PROS/CONS/INTERESTING THINGS ABOUT DARK SOULS:
1. It is a truly beautiful game- it is just dense with art and truly old-school in execution. And I mean old-school in a bad way. The lack of player direction is profound. The last time I wondered what I was supposed to do, didn’t know what to do, and died before I understood what to do like THIS was when I played Goonies 2 on the nintendo. This game is like Goonies 2 put into a time machine to 2014. It’s like a Charlie Chaplin movie presented in the medium of 3D Laser Show. It is literally like the makers of an NES game appeared in 2014 and just went for it- right down to, “Holy cow! this controller has so many buttons! What would it be like if we had a button for each limb and one for blinking?!”. I’ve played through the game 1 1/2 times as of this writing, and I still drink a potion on accident instead of taking a piss or whatever the hell the other button does. But the game is truly beautiful. I was PERPETUALLY impressed by the art design (minus a certain Sen’s Fortress platformer-zone-of-doom with ugly bricks/but the roof is beautiful again). And more on the old-school: I can’t go to school lunch anymore to get hints, Legend of Zelda-style, on where the next dungeon is. I believe this game requires internet help. In retrospect (-after playing through it), all the many items, weapons, rings, NPC interactions and dialogue- they are all very self explanitory, beautiful, and linear. But in real-time, with the progression so slow, and weapon powerups so slow, and the urgency to make it another foot into the game so great- it is very difficult to glean meaning from anything. The comment I’ve gotten from friends who’ve played the game is, “I realized that I messed up my items and played it all wrong, so I started over, and then it was great”.
2. The game is truly addictive- for nerds.
A. You can’t turn the game off until you’re safe and sound, ready to rock again (as explained above)

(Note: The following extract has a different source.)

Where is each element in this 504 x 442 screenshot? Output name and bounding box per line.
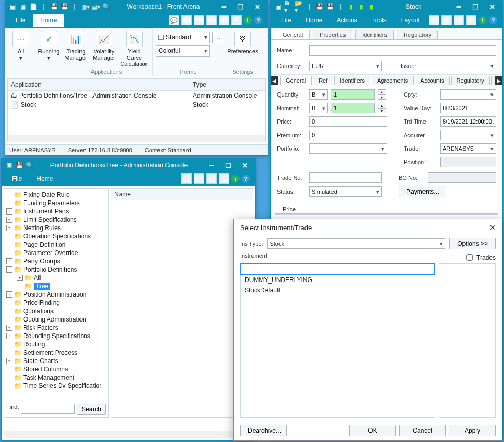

B. The challenge ranges from hard, to too hard, which is great. But there’s a few hard things to swallow: There are checkpoints pretty frequently (which are f#$%ing REQUIRED for fun, too-difficult-style challenge), but they are not ALWAYS close enough to the challenge. You WILL spend some time hiking to the fun. THUMB-TIREDNESS levels of hiking, in a few cases. And some of the checkpoints are CAREFULLY HIDDEN (seriously, it’s Goonies 2 style). And there is an interesting play mechanic at death: When you die, you leave a “bloodstain”, or green sparkle-cloud, that can be collected again, and it contains all the points you’ve racked up in the last life (these points- or souls- are EVERYTHING in this game. They are what you use to power up, which is necessary). If you collect a thousand souls, then die, your 1000 souls are waiting there in a green sparkle-ball for you to come collect on your next try. If you die before you get there, they’re gone forever. Since you only die at the margins of maximum challenge, it’s very likely that you’re not going to make it to that ball. Anyways, it’s incredibly compelling to try another life, just to get that damn ball back, which you never do. I would play for hours, at peak skill, dying and dying but reaching the “ball”, getting a bigger ball each time, and then loosing it all with a fall of a cliff or an unlucky smack from some pune. It seems that any tiny guy can get lucky and kill you at any time if you get too cocky. In conclusion, the hiking is bullshit, and the ball re-collecting ranges from very rewarding, to VERY frustrating. (Yes, VERY frustrating is in there. Do you love feeling VERY frustrated?.)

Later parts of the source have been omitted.